To solve the inequality $|x-1|^2 + 2|x-1| \leq 2$, let's use a substitution to simplify it. Let $y = |x-1|$. The inequality then becomes:

$y^2 + 2y \leq 2$

1. Rearrange the inequality:

   $y^2 + 2y - 2 \leq 0$

2. Solve the quadratic inequality $y^2 + 2y - 2 = 0$ to find the boundary points.
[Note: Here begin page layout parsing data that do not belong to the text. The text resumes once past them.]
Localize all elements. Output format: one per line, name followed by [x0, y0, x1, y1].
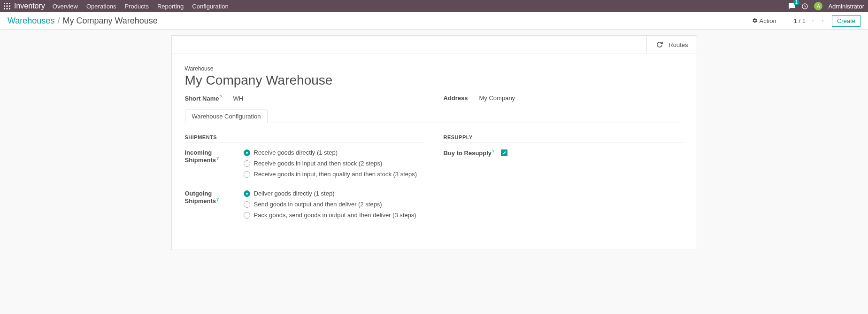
buy-to-resupply-label: Buy to Resupply?: [444, 149, 495, 157]
address-label: Address: [444, 94, 468, 102]
messages-icon[interactable]: 1: [788, 2, 796, 10]
tab-warehouse-config[interactable]: Warehouse Configuration: [185, 110, 268, 123]
top-nav: Inventory Overview Operations Products R…: [0, 0, 868, 12]
create-button[interactable]: Create: [832, 15, 860, 27]
routes-label: Routes: [668, 41, 688, 48]
menu-configuration[interactable]: Configuration: [192, 3, 228, 10]
svg-rect-6: [4, 8, 5, 9]
incoming-label: Incoming Shipments?: [185, 149, 244, 181]
divider: [788, 15, 788, 26]
main-menu: Overview Operations Products Reporting C…: [53, 3, 229, 10]
radio-icon: [244, 212, 250, 219]
messages-badge: 1: [793, 0, 800, 5]
radio-icon: [244, 190, 250, 197]
menu-reporting[interactable]: Reporting: [157, 3, 184, 10]
buy-to-resupply-checkbox[interactable]: [501, 149, 507, 156]
group-resupply: RESUPPLY: [444, 134, 684, 142]
action-dropdown[interactable]: Action: [752, 17, 776, 24]
short-name-label: Short Name?: [185, 94, 222, 102]
chevron-left-icon: [810, 18, 815, 23]
radio-icon: [244, 171, 250, 178]
help-icon[interactable]: ?: [492, 149, 494, 154]
gear-icon: [752, 18, 758, 24]
short-name-value[interactable]: WH: [233, 95, 243, 102]
button-box: Routes: [172, 36, 697, 54]
svg-rect-4: [7, 6, 8, 7]
refresh-icon: [655, 40, 664, 49]
activities-icon[interactable]: [801, 3, 808, 10]
radio-icon: [244, 201, 250, 208]
menu-overview[interactable]: Overview: [53, 3, 78, 10]
outgoing-opt-2[interactable]: Send goods in output and then deliver (2…: [244, 201, 425, 208]
title-label: Warehouse: [185, 65, 684, 72]
avatar[interactable]: A: [814, 2, 822, 10]
menu-operations[interactable]: Operations: [86, 3, 116, 10]
apps-icon[interactable]: [4, 3, 10, 9]
breadcrumb-separator: /: [57, 16, 60, 26]
group-shipments: SHIPMENTS: [185, 134, 425, 142]
incoming-opt-1[interactable]: Receive goods directly (1 step): [244, 149, 425, 156]
tab-list: Warehouse Configuration: [185, 110, 684, 123]
breadcrumb: Warehouses / My Company Warehouse: [8, 16, 158, 26]
svg-rect-7: [7, 8, 8, 9]
svg-rect-5: [9, 6, 10, 7]
address-value[interactable]: My Company: [479, 94, 515, 102]
radio-icon: [244, 149, 250, 156]
svg-rect-2: [9, 3, 10, 4]
pager-next[interactable]: [820, 16, 826, 25]
radio-icon: [244, 160, 250, 167]
form-sheet: Routes Warehouse My Company Warehouse Sh…: [171, 35, 697, 250]
username[interactable]: Administrator: [828, 3, 864, 10]
pager-prev[interactable]: [809, 16, 816, 25]
help-icon[interactable]: ?: [219, 94, 222, 99]
incoming-opt-2[interactable]: Receive goods in input and then stock (2…: [244, 160, 425, 167]
pager: 1 / 1: [794, 16, 826, 25]
help-icon[interactable]: ?: [216, 197, 219, 202]
outgoing-opt-1[interactable]: Deliver goods directly (1 step): [244, 190, 425, 197]
breadcrumb-root[interactable]: Warehouses: [8, 16, 54, 26]
action-label: Action: [760, 17, 776, 24]
svg-rect-3: [4, 6, 5, 7]
help-icon[interactable]: ?: [216, 156, 219, 161]
outgoing-opt-3[interactable]: Pack goods, send goods in output and the…: [244, 212, 425, 219]
chevron-right-icon: [821, 18, 825, 23]
outgoing-label: Outgoing Shipments?: [185, 190, 244, 222]
control-panel: Warehouses / My Company Warehouse Action…: [0, 12, 868, 30]
breadcrumb-current: My Company Warehouse: [62, 16, 157, 26]
page-title[interactable]: My Company Warehouse: [185, 73, 684, 88]
svg-rect-8: [9, 8, 10, 9]
routes-button[interactable]: Routes: [646, 36, 696, 54]
pager-count[interactable]: 1 / 1: [794, 17, 806, 24]
check-icon: [502, 150, 507, 155]
app-brand[interactable]: Inventory: [14, 2, 45, 10]
incoming-opt-3[interactable]: Receive goods in input, then quality and…: [244, 171, 425, 178]
menu-products[interactable]: Products: [125, 3, 149, 10]
svg-rect-0: [4, 3, 5, 4]
svg-rect-1: [7, 3, 8, 4]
We can use the quadratic formula:

   $y = \frac{-b \pm \sqrt{b^2 - 4ac}}{2a}$ Here, $a = 1$, $b = 2$, and $c = -2$:

   $y = \frac{-2 \pm \sqrt{2^2 - 4 \cdot 1 \cdot (-2)}}{2 \cdot 1}$ $y = \frac{-2 \pm \sqrt{4 + 8}}{2}$ $y = \frac{-2 \pm \sqrt{12}}{2}$ $y = \frac{-2 \pm 2\sqrt{3}}{2}$ $y = -1 \pm \sqrt{3}$

   Therefore, the roots are $y = -1 + \sqrt{3}$ and $y = -1 - \sqrt{3}$. Since $y = |x-1| \geq 0$, we only consider the positive root:

   $y = -1 + \sqrt{3}$

3. Determine the intervals where the inequality holds:

   Since $y = |x-1|$ is non-negative, the relevant root is $y = -1 + \sqrt{3}$. We test the inequality $y^2 + 2y - 2 \leq 0$ within the interval $[0, -1 + \sqrt{3}]$:

   • When $y = 0$: $0^2 + 2(0) - 2 = -2$ (which satisfies the inequality).
   • When $y = -1 + \sqrt{3}$: $(-1 + \sqrt{3})^2 + 2(-1 + \sqrt{3}) - 2 = 0$ (the boundary point).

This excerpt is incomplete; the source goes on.